'Straw' review: Tyler Perry's gritty thriller stars Taraji P. Henson as a mother on the edge

‎Tyler Perry’s Straw throws its audience headfirst into one harrowing day in the life of Janiyah Wiltkinson (Taraji P. Henson), a single Black mother balancing survival and sacrifice. The film marks Perry’s return to the morally charged melodramas that defined his early career, while attempting a grittier, more socially urgent tone.
Taraji P. Henson in 'Straw.'
‎Chip Bergmann/Perry Well Films 2/Courtesy Netflix
‎Janiyah’s day begins with a quiet catastrophe: her daughter Aria (Gabrielle Jackson) needs $40 to clear a school lunch debt or face public humiliation. From there, the pressures compound — a landlord threatens immediate eviction, her boss (Glynn Turman) refuses a paycheck advance, and an altercation with a customer over WIC card restrictions leads to escalating tension at work.
‎When masked gunmen invade the store, Janiyah fights to protect her daughter’s seizure medication hidden in her backpack. In the chaos, she kills one of the robbers and then, in a blur of panic and confusion, fatally shoots her boss. Bloodied but composed, she grabs her paycheck and heads across the street to a bank — unknowingly setting the stage for a hostage crisis that grips the entire state of Georgia.
‎What follows is a taut, emotionally fraught standoff that draws comparisons to Abi Damaris Corbin’s Breaking. But whereas that film highlighted the plight of Black veterans, Straw centers the overlooked anguish of Black working-class mothers. Taraji P. Henson’s raw, tightly wound performance keeps the narrative grounded even when Perry’s script leans heavily on melodrama.

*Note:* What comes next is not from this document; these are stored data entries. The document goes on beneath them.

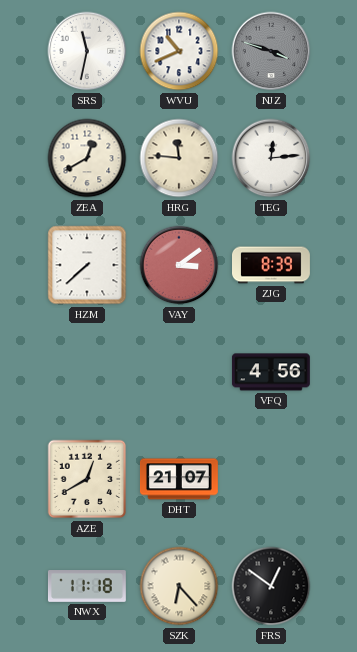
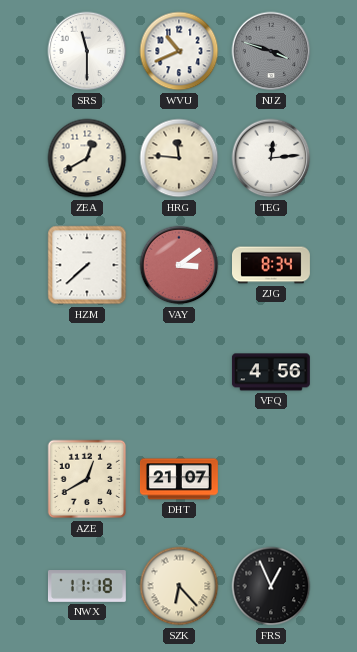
SRS: 11:32 -> 11:30
ZJG: 8:39 -> 8:34
FRS: 12:51 -> 12:56
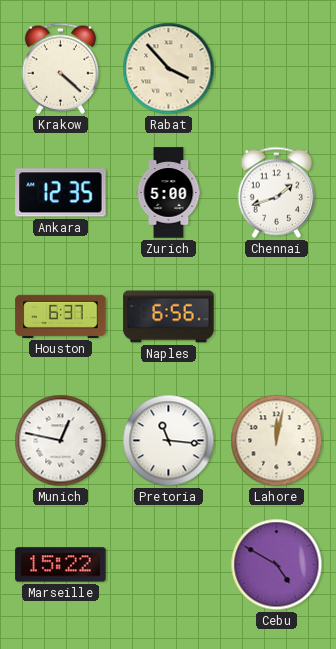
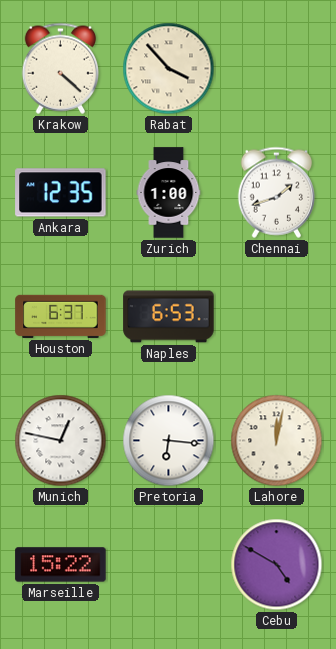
Zurich: 5:00 -> 1:00
Naples: 6:56 -> 6:53
Pretoria: 11:16 -> 6:16
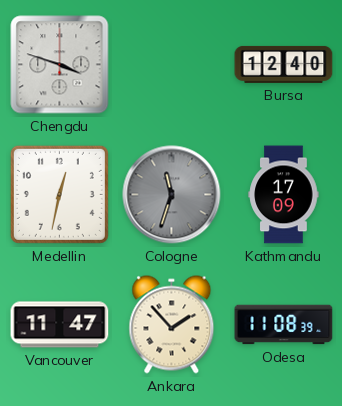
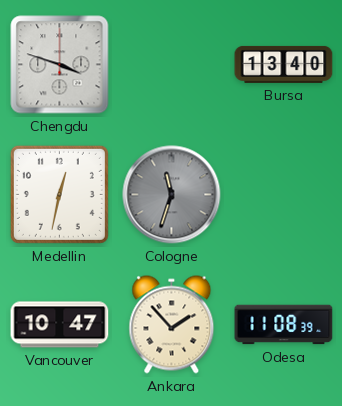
Bursa: 12:40 -> 13:40
Kathmandu: 17:09 -> none
Vancouver: 11:47 -> 10:47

‎Teyana Taylor brings emotional weight as Detective Raymond, a Black female officer who sees Janiyah not as a criminal but as someone broken by an unrelenting system. Their interactions — marked by mutual recognition and compassion — give the film its heart. Nicole (Phylicia Rashad), the bank manager caught in the middle, also emerges as a figure of quiet understanding.
‎Despite its heavy-handed metaphors and occasionally contrived plot twists, Straw captures the emotional truth behind Janiyah’s descent. She isn’t a villain — she’s a mother running out of options, trapped in a world that refuses to see her. Perry’s direction may falter at times, but Henson elevates the material with a performance of exhaustion, dignity, and fury.
‎While not as refined as his recent historical dramas like The Six Triple Eight, Perry’s Straw is undeniably more urgent. It asks difficult questions: What happens when the safety net fails? How long can someone be pushed before they break? And more importantly, who listens when Black mothers cry out?